Me estoy haciendo vieja y cada día más temerosa. Le tengo temor a todo. A la oscuridad, a los espíritus, a las cucarachas, a las montañas rusas y hasta al mango con leche. Prefiero evitarlos. Que no me inviten a actividades extremas, como descender por una tirolesa o saltar de una cascada. ¿Para qué? Soy demasiado vieja para algunas emociones. Entre más me acerco a los cuarenta, más me convenzo de que ya he vivido bastante para saber, al menos, lo que no quiero hacer.
Hoy sé que no necesito aferrarme a la adrenalina para sentirme viva. Leer un libro, ver una película o encontrar a un buen amigo me hace mucho más bien que, por ejemplo, saltar con paracaídas. Llega un momento en la vida en que no necesitamos de la autoafirmación. Nos conocemos tan bien que dejamos de hacer el más mínimo de los méritos para agradar a los demás. No tenemos más esa necesidad de sentirnos aceptados, de la misma forma que tampoco aceptamos a cualquiera.
Una cosa es cierta: el nivel de exigencia aumenta de forma impetuosa con el paso de los años y eso puede verse reflejado en todos los aspectos. Salir de casa, pero solo si la compañía es excepcional. Involucrarnos en una relación, ni hablar. Después de los treinta, nos enamoramos mucho solo si vale la pena. Antes sola que mal querida. ¿Es algo bueno? ¡Por supuesto! Se quedan los que se quieren quedar y se van los que deben irse.

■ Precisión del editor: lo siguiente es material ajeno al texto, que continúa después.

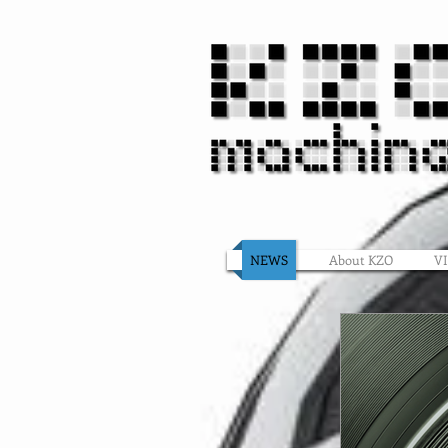
NEWS
About KZO
V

Yo dejo las prisas para los jóvenes que tienen ese ímpetu para nadar, no sé por qué, contra la marea del mañana. Los años me han enseñado, como le enseñarán a muchos, que la vida no puede dividirse en apenas un día, y que no se debe beber todo el alcohol en una sola noche. El tiempo y la resaca están ahí para probar que, como quieras, el mundo sigue girando, aunque tengamos la impresión de que para nosotros solo existen dos velocidades: en cámara lenta o avance rápido.
Pero no podemos temer a envejecer. No nos convertiremos en monjas solitarias, sino que nos haremos más selectivas, más cautelosas y más reflexivas. Es más o menos así: mientras que antes nos lanzábamos al mar sin pensar, hoy primero observamos las olas, sentimos el viento y mojamos un pie a la vez.
Aunque soy temerosa, confieso que no tengo miedo a madurar. ¿Sabes por qué? Por qué la madurez me hizo darme cuenta que no tengo control de nada y de nadie, más que de mí misma. Ya no les echo la culpa a otros y no cargo con culpas que no me pertenecen. Soy más ligera y, al mismo tiempo, más fuerte. Aprendí a esquivar el dolor en lugar de dedicarme a curar las heridas. Entendí que la perfección no existe, ni los príncipes azules y mucho menos la felicidad constante.
Para terminar, una mujer madura no tiene miedo de quedarse sola. Tiene miedo de quedarse mal acompañada. Es preferible una soledad franca que una compañía traicionera. Un buen libro y un buen vino, a veces, son mejores que un montón de gente.